Hay fracasados no conscientes como Dude, en El gran Lebowski. O que, si se sabe fracasado, no le importa ni le preocupa lo más mínimo: carece de aspiraciones, su vida monótona resulta a nuestros ojos insoportable –como si la nuestra estuviera llena de aventuras y de riesgo, con nuestras hipotecas y nuestros trabajos precarios–. También tenemos perdedores con vocación de héroe, como Jimmy McNulty, el desastroso protagonista de The Wire, con su tendencia incurable al alcoholismo y bajo la sospecha y presión inexplicable de su jefe.
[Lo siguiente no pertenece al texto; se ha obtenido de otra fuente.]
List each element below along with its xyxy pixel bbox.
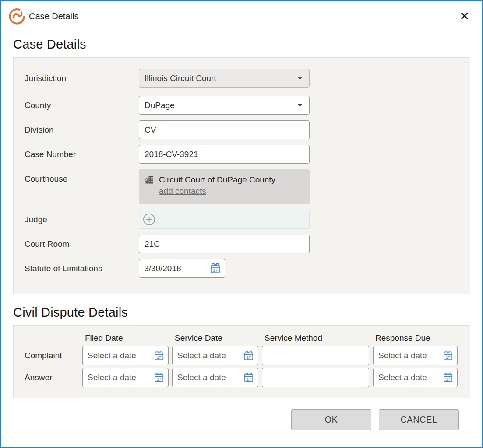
county-select[interactable]: DuPage bbox=[139, 96, 310, 115]
dispute-table-header: Filed Date Service Date Service Method R… bbox=[25, 333, 461, 343]
svg-text:17: 17 bbox=[157, 377, 161, 382]
answer-filed-date-placeholder: Select a date bbox=[88, 373, 136, 382]
svg-text:17: 17 bbox=[446, 355, 450, 360]
case-details-panel: Jurisdiction Illinois Circuit Court Coun… bbox=[13, 57, 470, 294]
court-room-input[interactable] bbox=[139, 234, 310, 253]
table-row-answer: Answer Select a date 17 Select a date 17… bbox=[25, 368, 461, 387]
form-row-jurisdiction: Jurisdiction Illinois Circuit Court bbox=[25, 69, 461, 88]
dialog-content: Case Details Jurisdiction Illinois Circu… bbox=[1, 37, 482, 430]
titlebar: Case Details ✕ bbox=[1, 1, 482, 26]
complaint-response-due-field[interactable]: Select a date 17 bbox=[373, 346, 458, 365]
case-details-dialog: Case Details ✕ Case Details Jurisdiction… bbox=[0, 0, 483, 448]
answer-row-label: Answer bbox=[25, 373, 82, 382]
judge-label: Judge bbox=[25, 215, 139, 224]
calendar-icon[interactable]: 17 bbox=[442, 372, 454, 383]
complaint-row-label: Complaint bbox=[25, 351, 82, 360]
chevron-down-icon bbox=[297, 77, 303, 80]
jurisdiction-value: Illinois Circuit Court bbox=[145, 74, 216, 83]
answer-response-due-placeholder: Select a date bbox=[378, 373, 427, 382]
judge-picker-field[interactable] bbox=[139, 210, 310, 229]
header-spacer bbox=[25, 333, 82, 343]
county-value: DuPage bbox=[145, 101, 175, 110]
col-header-service-date: Service Date bbox=[172, 333, 262, 343]
calendar-icon[interactable]: 17 bbox=[153, 350, 165, 361]
answer-response-due-field[interactable]: Select a date 17 bbox=[373, 368, 458, 387]
division-input[interactable] bbox=[139, 120, 310, 139]
answer-service-date-placeholder: Select a date bbox=[177, 373, 226, 382]
form-row-statute: Statute of Limitations 3/30/2018 17 bbox=[25, 259, 461, 278]
calendar-icon[interactable]: 17 bbox=[209, 262, 221, 274]
form-row-court-room: Court Room bbox=[25, 234, 461, 253]
jurisdiction-label: Jurisdiction bbox=[25, 74, 139, 83]
svg-text:17: 17 bbox=[446, 377, 450, 382]
calendar-icon[interactable]: 17 bbox=[243, 372, 254, 383]
chevron-down-icon bbox=[297, 104, 303, 107]
answer-filed-date-field[interactable]: Select a date 17 bbox=[82, 368, 169, 387]
case-details-heading: Case Details bbox=[13, 37, 470, 52]
courthouse-contact-card: Circuit Court of DuPage County add conta… bbox=[139, 169, 310, 204]
form-row-division: Division bbox=[25, 120, 461, 139]
close-icon[interactable]: ✕ bbox=[458, 10, 471, 23]
case-number-input[interactable] bbox=[139, 145, 310, 164]
cancel-button[interactable]: CANCEL bbox=[379, 410, 459, 430]
table-row-complaint: Complaint Select a date 17 Select a date… bbox=[25, 346, 461, 365]
division-label: Division bbox=[25, 125, 139, 135]
complaint-filed-date-field[interactable]: Select a date 17 bbox=[82, 346, 169, 365]
jurisdiction-select[interactable]: Illinois Circuit Court bbox=[139, 69, 310, 88]
complaint-filed-date-placeholder: Select a date bbox=[88, 351, 136, 360]
form-row-judge: Judge bbox=[25, 210, 461, 229]
add-judge-plus-icon[interactable] bbox=[142, 213, 156, 226]
complaint-service-date-placeholder: Select a date bbox=[177, 351, 226, 360]
col-header-response-due: Response Due bbox=[373, 333, 457, 343]
col-header-filed-date: Filed Date bbox=[82, 333, 172, 343]
dialog-footer: OK CANCEL bbox=[13, 398, 470, 430]
add-contacts-link[interactable]: add contacts bbox=[159, 186, 206, 196]
court-room-label: Court Room bbox=[25, 239, 139, 249]
courthouse-name: Circuit Court of DuPage County bbox=[159, 175, 275, 185]
building-icon bbox=[145, 175, 155, 185]
courthouse-contact: Circuit Court of DuPage County bbox=[145, 175, 305, 185]
smokeball-logo-icon bbox=[8, 7, 26, 25]
answer-service-date-field[interactable]: Select a date 17 bbox=[172, 368, 258, 387]
form-row-case-number: Case Number bbox=[25, 145, 461, 164]
county-label: County bbox=[25, 101, 139, 110]
statute-date-value: 3/30/2018 bbox=[144, 264, 181, 273]
statute-label: Statute of Limitations bbox=[25, 264, 139, 273]
case-number-label: Case Number bbox=[25, 150, 139, 159]
window-title: Case Details bbox=[29, 11, 78, 21]
col-header-service-method: Service Method bbox=[262, 333, 373, 343]
answer-service-method-input[interactable] bbox=[262, 368, 369, 387]
form-row-courthouse: Courthouse bbox=[25, 169, 461, 204]
complaint-service-date-field[interactable]: Select a date 17 bbox=[172, 346, 258, 365]
form-row-county: County DuPage bbox=[25, 96, 461, 115]
svg-text:17: 17 bbox=[157, 355, 161, 360]
civil-dispute-panel: Filed Date Service Date Service Method R… bbox=[13, 326, 470, 398]
svg-text:17: 17 bbox=[213, 268, 218, 273]
calendar-icon[interactable]: 17 bbox=[442, 350, 454, 361]
svg-text:17: 17 bbox=[247, 355, 251, 360]
statute-date-field[interactable]: 3/30/2018 17 bbox=[139, 259, 225, 278]
complaint-service-method-input[interactable] bbox=[262, 346, 369, 365]
calendar-icon[interactable]: 17 bbox=[243, 350, 254, 361]
complaint-response-due-placeholder: Select a date bbox=[378, 351, 427, 360]
civil-dispute-heading: Civil Dispute Details bbox=[13, 305, 470, 320]
svg-text:17: 17 bbox=[247, 377, 251, 382]
ok-button[interactable]: OK bbox=[291, 410, 371, 430]
courthouse-label: Courthouse bbox=[25, 169, 139, 184]
calendar-icon[interactable]: 17 bbox=[153, 372, 165, 383]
Más recientemente, la televisión ha alumbrado a uno de los losers más célebres de los últimos años: el arquitecto protagonista de la serie Cómo conocí a vuestra madre. Ted Mosby fracasa al intentar materializar su sueño de abrir un despacho de arquitectos y, sistemáticamente, experimenta el mismo sentimiento en el amor. Simboliza su derrota comprando una casa en ruinas, pero es incapaz de detectar el peligro allí donde la evidencia se manifiesta con luces de neón. Pero amamos a Ted, del mismo modo que él ama los poemas de Neruda o los textos de García Márquez, simplemente porque todos nos identificamos con él: ¿a quién no le han astillado el corazón, quién no ha sufrido un espejismo a punto de ser mortal en el que ha visto evaporarse sus sueños?

Hay fracasados no conscientes y otros, que saben que lo son, a los que no le importa lo más mínimo

Muchos ven en Ted Mosby al sucesor natural de Chandler Bing, ese áspero e impertinente personaje de Friends cargado de una ironía y retranca lacerantes, dispuesto cada año a arruinar a cualquiera el Día de Acción de Gracias sólo porque fue el día que escogieron sus padres para divorciarse. Detesta su trabajo de análisis estadísticos, no se le toma en serio cuando declara su amor, brega con unas relaciones afectivas que nunca termina de cuajar por su fobia al compromiso… Nos seduce su autodestrucción emocional.  Quién no se ha puesto en la piel de Travis Brickle en Taxi driver y ha sentido una irrefrenable vocación salvadora.

Todos ellos destilan cierto aura de malditismo, y el malditismo, ya se sabe, ejerce la atracción de lo fatal. No podemos evitarlo y algo en la estética del perdedor nos seduce, nos pone y nos convoca. Quizá porque, no nos engañemos: muchas veces, los losers somos nosotros.